Cutting peat is perhaps one of the less common pursuits of ordinary folks and, I would imagine, is practically non-existent among the aristocracy, though I heard a whisper that the occasional Irish lord would take his turn, between hangovers, to clear the head. Peat bogs are invariably windswept and, in that way, perfectly situated for the purpose for which they were cut, which was generally to keep a body warm. Basically, peat is cut as a fuel which, being dense in texture in its waterlogged state, is extracted from straight-cut peat-banks and left to dry in long 18 inch by 5 inch square blocks in wigwam-style piles called fixings. When dry, it is black and hard and, in some cases, not unlike coal.
Cutting peat is not an unpleasant experience. If you only have a yard or so to deal with. If you are a serious peat cutter with a real purpose then you purchase about 80 yards of a peat bog, about a yard wide, and you cut 18 inch-deep furrows…This amount will keep a fire going for an average heavy Scottish winter, and fill your house with the most delicious, aromatic and musty smell you can imagine. [And then you taste it later in the peaty whiskies, especially those from Islay.]
Editors Note: I have been mesmerized by the smell of peat since my first trip to Ireland 25 years ago.
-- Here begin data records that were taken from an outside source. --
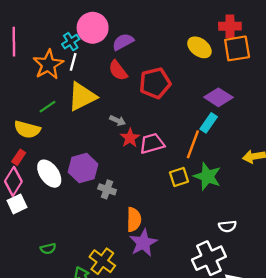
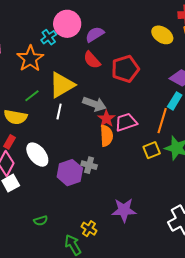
white line: (73, 62) -> (59, 111), moved
gray arrow: (118, 121) -> (94, 104), size x1.6
purple hexagon: (83, 168) -> (70, 173), moved
orange semicircle: (134, 220) -> (107, 136), moved
purple star: (143, 243) -> (124, 210), turned 30
yellow cross: (102, 261) -> (89, 229), size x0.7

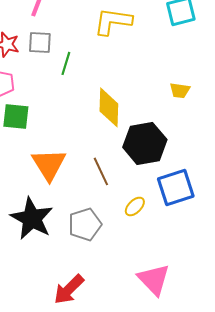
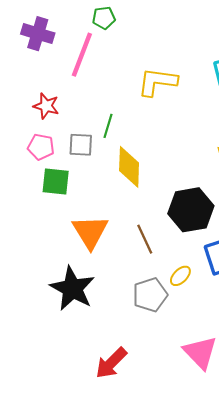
gray square: (40, 42) -> (81, 145), moved
yellow diamond: (109, 107) -> (129, 167), moved
gray pentagon: (85, 224) -> (150, 295), moved

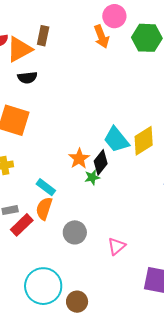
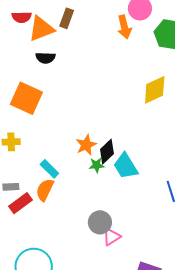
cyan trapezoid: (116, 140) -> (126, 166), moved
yellow diamond: (144, 141) -> (155, 90), moved
gray circle: (75, 232) -> (100, 222), moved

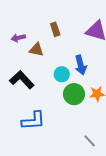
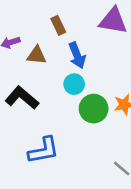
blue arrow: (81, 65) -> (77, 55), moved

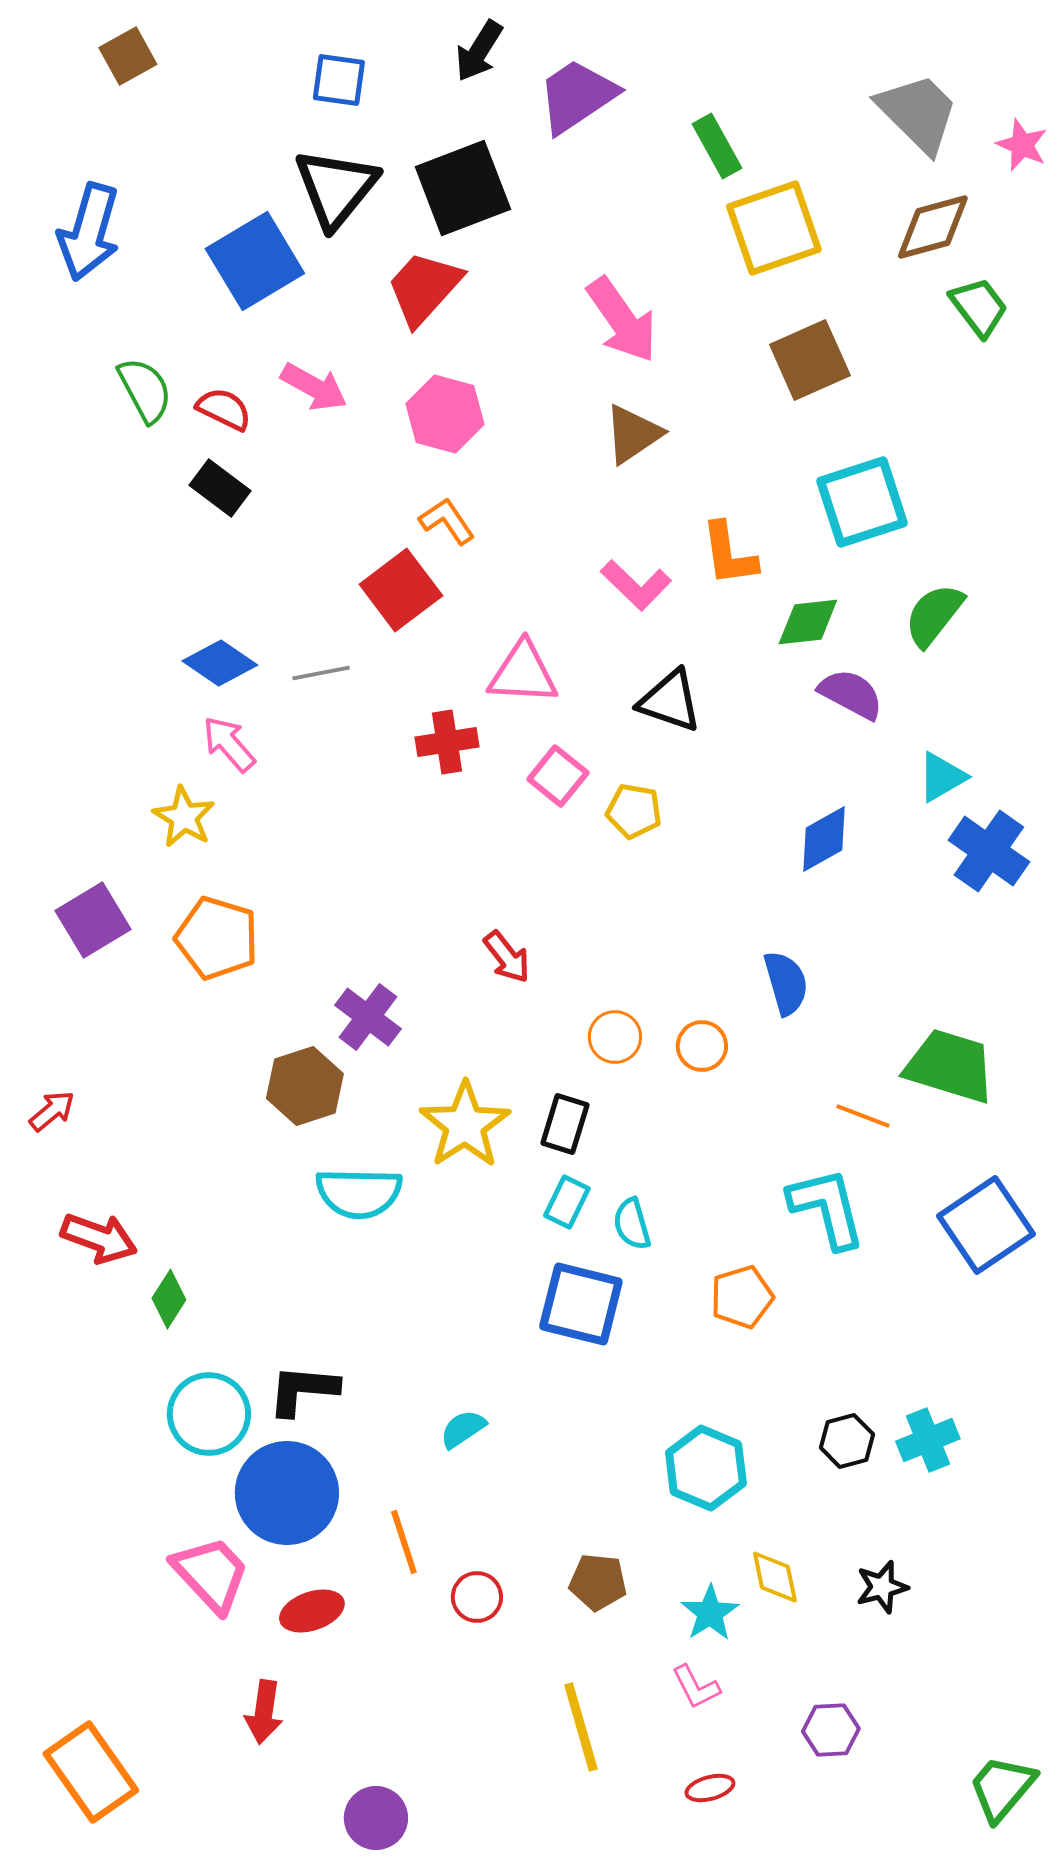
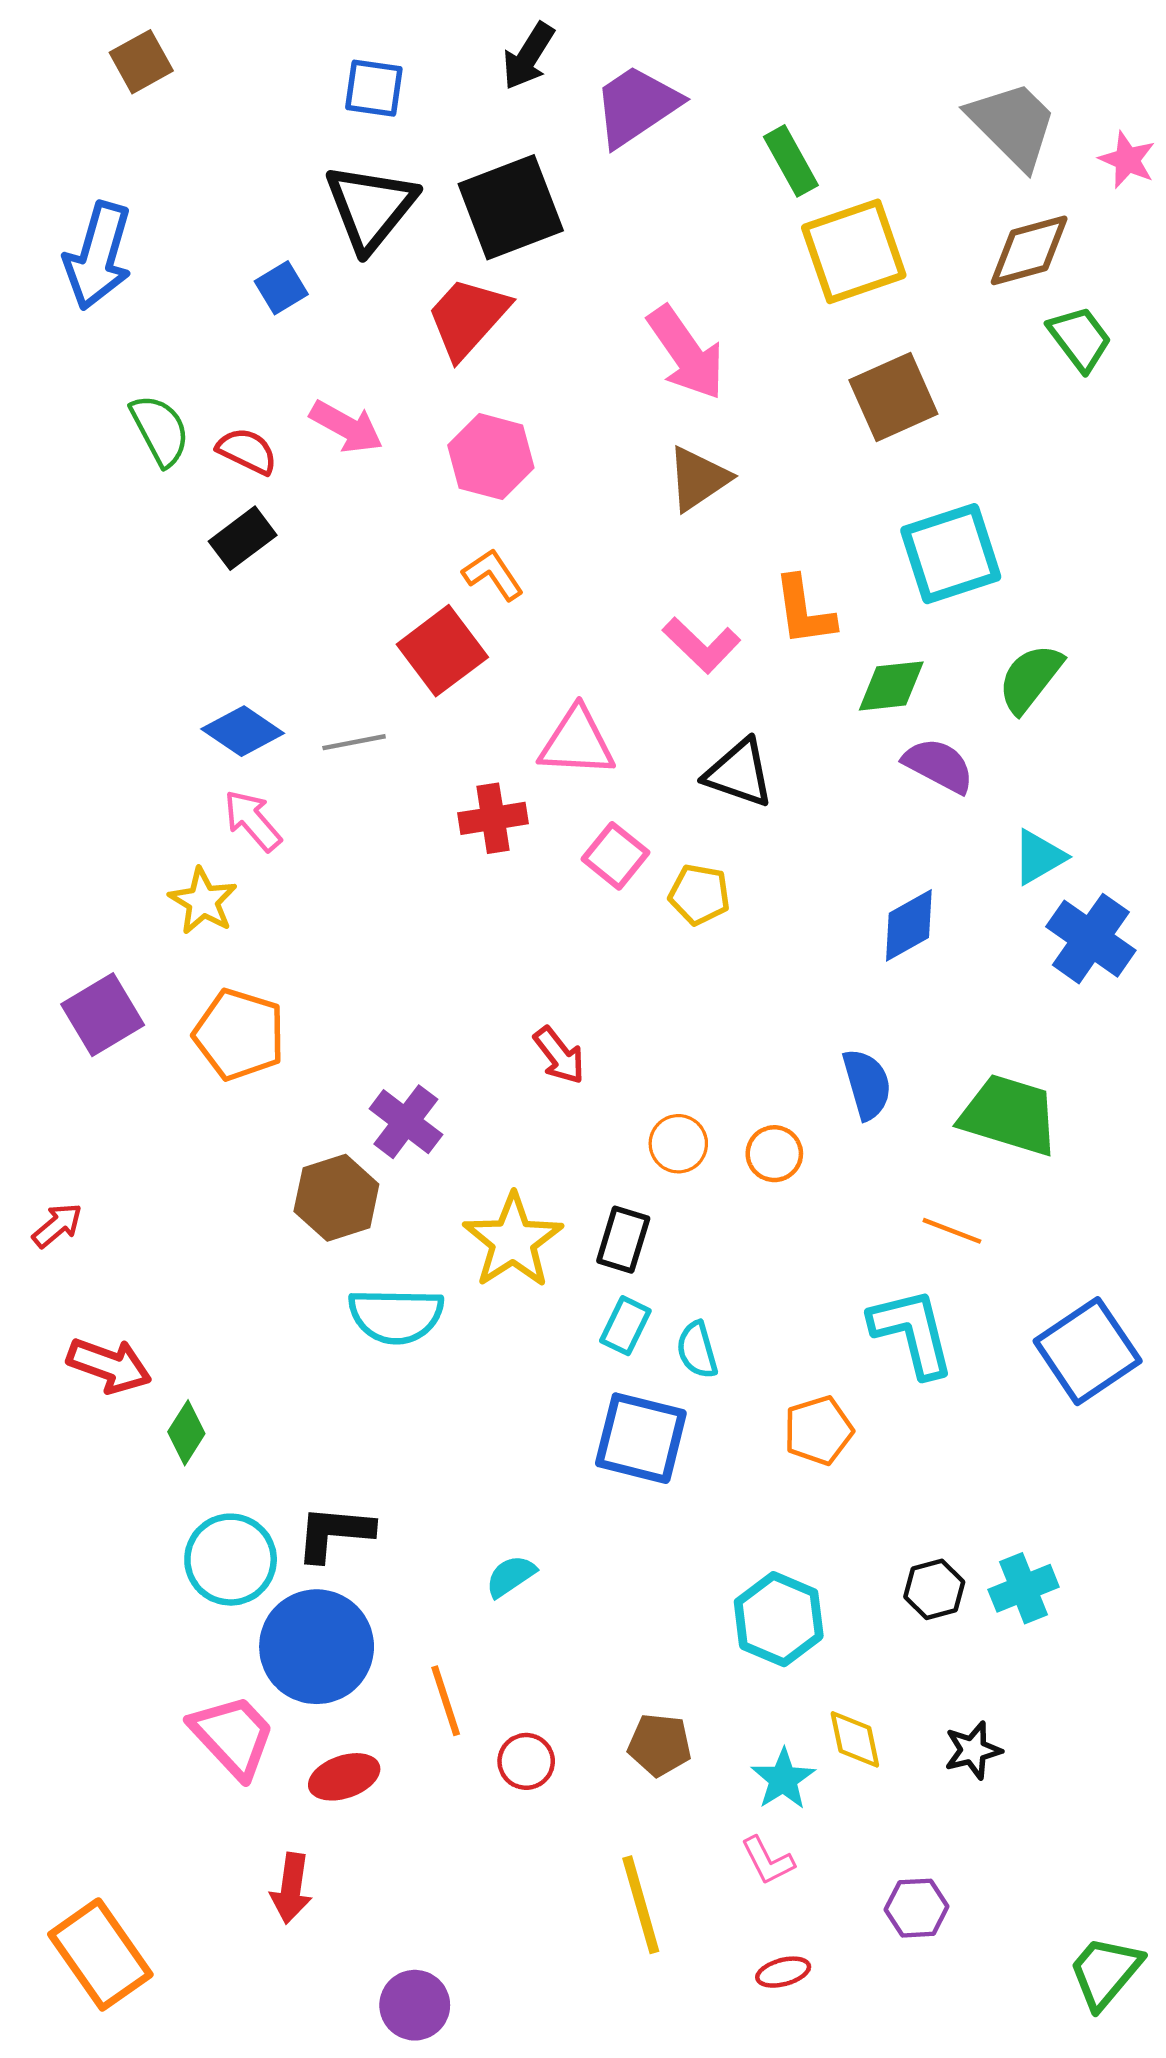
blue square: (255, 261) -> (281, 288), size x0.5
black rectangle: (220, 488) -> (243, 538), turned -74
green trapezoid: (950, 1066) -> (1009, 1115), moved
I have a supply of turf in the garage that I burn in the pit, especially on cool Autumn nights with a fog in the air to keep the smoke and smell from dissipating, lingering into the night.
Over at Whisky for Everyone, a good post on the use of peat in whisky and which whiskies have what amount in them.
For a double treat, have a dram of one of these while the turf smolters–you get the smell and taste of peat.